Control Method: Utilizing a Control Group allows the researcher to account for regression, as both groups should experience the same statistical tendency to return to the mean.

Threat 5: Attrition (Mortality) Effect

Definition: Attrition is the loss of participants during the course of a study which can jeopardize the equivalence of the experimental and control groups.
Reasons for Attrition:
- Death (particularly in geriatric populations).
- Illness or lack of motivation.
- Logistical barriers like lack of transportation or financial costs (missing work).
- Intimidation by technology (e.g., elderly participants dropping out of a study requiring iPhone use for memory skills).
Impact on Validity: If only the most motivated or tech-savvy individuals remain in a study, the results may not be generalizable to the broader population, and the groups are no longer equivalent.
Control Methods:
- Shortening Study Length: Less time reduces the opportunity for dropouts.
- Incentives/Support: Providing transportation or compensation to remove participation barriers.
- Screening: Selecting a specific population at the start (e.g., screening for tech literacy) to ensure the remaining sample is consistent.

Threat 6: Testing Effect

Definition: The act of taking a test can itself change how a participant performs on subsequent tests, independent of the $IV$ .
Factors of the Testing Effect:
- Practice Effects: Learning the answers or format of a pretest and remembering them for the post-test.
- Test Anxiety: Nervousness during the first test might decrease or increase by the second.
- Social Desirability: A participant (e.g., someone who stutters) might pretend to be less anxious at the end of the study to avoid disappointing the researcher.
Control Methods:
- Counterbalancing: Using two different but equivalent versions of a test (Form A and Form B). Half the participants take Form A as a pretest and Form B as a post-test, while the other half reverses the order.
- Spaced Testing: Increasing the time between test administrations so participants forget specific questions/answers.
- Eliminating Pretests: Using a control group and only performing a post-test to avoid the influence of a prior test administration.

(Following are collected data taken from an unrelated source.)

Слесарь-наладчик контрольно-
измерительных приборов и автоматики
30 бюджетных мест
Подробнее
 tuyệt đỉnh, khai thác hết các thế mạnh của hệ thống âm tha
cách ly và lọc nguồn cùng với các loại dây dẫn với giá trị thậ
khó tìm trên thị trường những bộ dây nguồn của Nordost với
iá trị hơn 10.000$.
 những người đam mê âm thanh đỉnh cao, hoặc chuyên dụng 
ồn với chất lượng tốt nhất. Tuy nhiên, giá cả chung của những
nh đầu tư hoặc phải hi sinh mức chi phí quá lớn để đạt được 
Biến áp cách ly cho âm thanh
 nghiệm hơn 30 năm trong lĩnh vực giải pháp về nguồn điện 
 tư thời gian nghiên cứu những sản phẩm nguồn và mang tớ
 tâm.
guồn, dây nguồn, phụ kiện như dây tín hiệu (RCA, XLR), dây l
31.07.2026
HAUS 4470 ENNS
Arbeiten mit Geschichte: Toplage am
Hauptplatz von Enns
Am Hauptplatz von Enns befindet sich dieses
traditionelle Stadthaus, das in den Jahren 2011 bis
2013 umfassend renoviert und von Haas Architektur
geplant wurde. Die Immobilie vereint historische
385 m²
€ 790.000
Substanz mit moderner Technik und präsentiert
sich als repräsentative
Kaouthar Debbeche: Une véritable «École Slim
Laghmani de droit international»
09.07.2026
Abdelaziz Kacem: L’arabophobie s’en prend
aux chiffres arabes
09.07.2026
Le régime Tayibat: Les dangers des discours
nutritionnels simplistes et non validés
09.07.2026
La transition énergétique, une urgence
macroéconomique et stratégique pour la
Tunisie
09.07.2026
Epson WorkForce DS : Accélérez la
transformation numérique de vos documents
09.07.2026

Threat 7: Instrumentation Effect

Definition: This threat involves variations in the instruments, equipment, or human observers used to measure the $DV$ .
Technical Issues: Uncalibrated equipment (e.g., an audiometer or Visipitch) might produce inaccurate data regarding hearing levels, pitch, or speech rate.
Human Issues: Variability in how different researchers set up equipment, place electrodes, or interpret results.
Control Methods:
- Calibration: Ensuring all mechanical and electronic equipment is functioning properly and calibrated to standard specifications.
- Standardized Training: Ensuring all researchers are trained to use the equipment identically to eliminate variability in administration.

Practical Application in Research Critiques

When evaluating a research article, students should ask the following questions to assess internal validity:

Control Groups: Does the study include a control group to account for maturation, history, and regression?
Pretest-Posttest Design: If this design is used, was there a testing effect? Did they use counterbalancing (Forms A and B)?
Sample Size and Attrition: Did the sample size drop significantly (e.g., from $n = 30$ at the start to $n = 15$ at the end)? If so, how did attrition impact the results?
Study Duration: Is the study a year long? If there is no control group, could the results be due to history or maturation effects?
Baseline Scores: Did participants start with extremely low scores? If there is no control group, could the improvement be simple statistical regression to the mean?